Tuesday, October 2nd, 2007

I’ve been ranting and raving lately about how Google’s search sucks. There are numerous reasons but lets just focus on relevancy of the results for this rant. Anyone using Google lately has seen the spammy websites that come up on search results. By spammy I mean those sites which are nothing more than screen scrapers, web directories, google adwords pages that use search results to generate static pages with scraped content mixed with more adwords, and on and on. Most of these junk sites have tons of Google adwords all over them and so of course why would Google care if they are ranked #1? They don’t and that’s precisely the problem.

I’m rambling on about Google because anyone with a profitable website knows that Google is your primary traffic driver (most of the time of course). Google used to weight external links to your site very heavily. As a result, people started creating link farms and easily getting around that. External links still count of course but more for going from one tier to the next in their ranking scheme.

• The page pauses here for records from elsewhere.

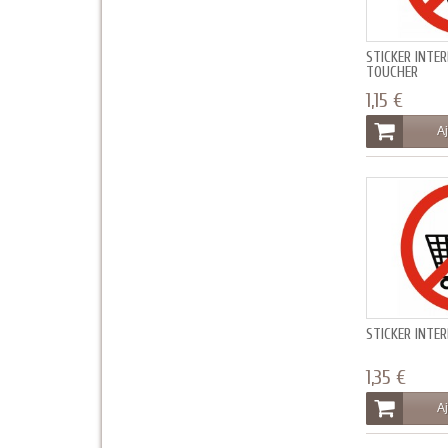
STICKER INTER
TOUCHER
1,15 €
Aj
STICKER INTE
1,35 €
Aj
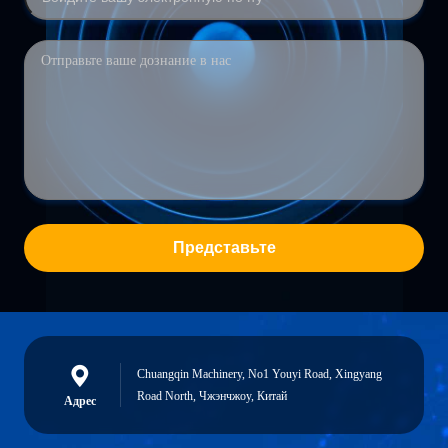
Представьте
Chuangqin Machinery, No1 Youyi Road, Xingyang
Road North, Чжэнчжоу, Китай
Адрес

Yes, there are multiple tiers. Relate that to primary and secondary indexes and you’ll know what I mean. Since everyone realized how easy it was to fool Google with external links to your site they altered their algorithm ever so slightly over the years to make internal linking much more important. That’s why you see all these junk sites now a days. They’re is a very straight forward way to create a site with a good internal linking structure. Think of tags, relevant tags, and similar concepts along with your traditional site hierarchy type linking structure as the way to create a well connected internal linking structure. Google will eat this up and the junk sites that employ this sort of design are proof that they rank internal linking much higher than external links to your site.

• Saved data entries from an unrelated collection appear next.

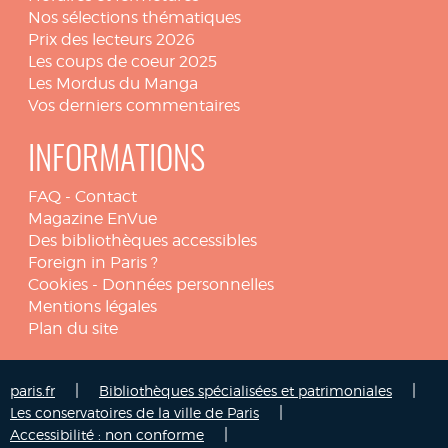
Nos sélections thématiques
Prix des lecteurs 2026
Les coups de coeur 2025
Les Mordus du Manga
Vos derniers commentaires
INFORMATIONS
FAQ
-
Contact
Magazine EnVue
Des bibliothèques accessibles
Foreign in Paris ?
Cookies
-
Données personnelles
Mentions légales
Plan du site
|
|
paris.fr
Bibliothèques spécialisées et patrimoniales
|
Les conservatoires de la ville de Paris
|
Accessibilité : non conforme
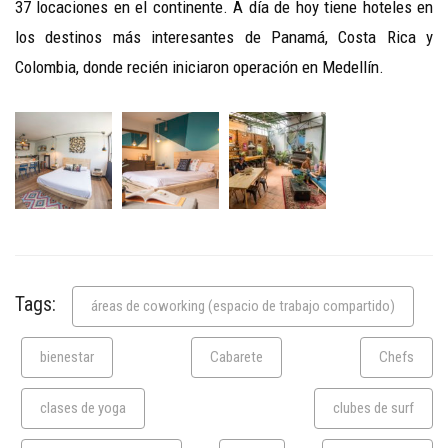
37 locaciones en el continente. A día de hoy tiene hoteles en
los destinos más interesantes de Panamá, Costa Rica y
Colombia, donde recién iniciaron operación en Medellín.
Tags:
áreas de coworking (espacio de trabajo compartido)
bienestar
Cabarete
Chefs
clases de yoga
clubes de surf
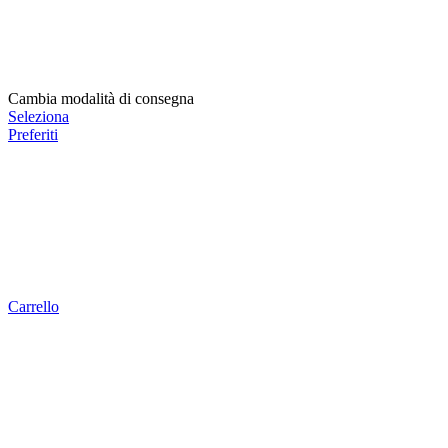
Cambia modalità di consegna
Seleziona
Preferiti
Carrello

Now what’s one to do about all this mess? People and business are always going to find ways to get ranked high in search engines. Its the name of the game in online commerce. As a result, there will always be junk sites like the millions that Google is indirectly creating (because their algorithm favors them). The solution that I see is a combination of ideas that are already present in their own forms in one way or another. Search results need to learn who I am and what I mean when I use certain word. For instance, searching for the word ‘rails’ might mean I’m looking for trains or it might mean I’m learning about Ruby on Rails. A good search engine of the future would learn from my search behaviors and somehow be able to pick the context out of the words I’m using. It needs to learn what sort of sites I favor over others. I hate Google adwords junk sites yet I get them all the time. This sort of site structure along with its abundant links to Google’s Javascript for adwords could easily be understood as something I would rather not see. Learning will be key to the future of search.

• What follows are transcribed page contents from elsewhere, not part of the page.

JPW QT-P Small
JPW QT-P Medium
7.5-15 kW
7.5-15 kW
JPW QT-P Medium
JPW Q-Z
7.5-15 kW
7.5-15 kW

I mentioned understanding the context of my words without me providing context (rails). That implies that search engines will need to figure out some type of semantic meaning from pages other than just words and what words are near them. That’s a problem that some are already attempting to solve. Its a huge scalability problem though since parsing semantic meaning takes much longer than a simple dumb indexing of words like Google does. The future of search will definitely include semantic meaning whether it just be a more sophisticated word indexing that effectively achieves semantic understanding or one that truly parses out sentences for parts of speech and such. Combine that with a little machine learning and you have yourself a pretty good search.

Finally, some suggest that social bookmarking and rating sites such as Reddit are the future of search. I disagree. Mob rule is never good. However, if it were to create a hidden set of like minded individuals for me (based on who means what with their search terms) it could get a better understanding of who I am and what I mean when I say lisp. Then again, what happens when I’m a geek all my life and I suddenly have a kid who has a lisp. Will it always be up to the user to figure out how to find their results? Will businesses and individuals always be able to ruin search engines with junk sites that have figured out the algorithm? So far that’s the case. A little learning and a little semantic understanding should do the trick though.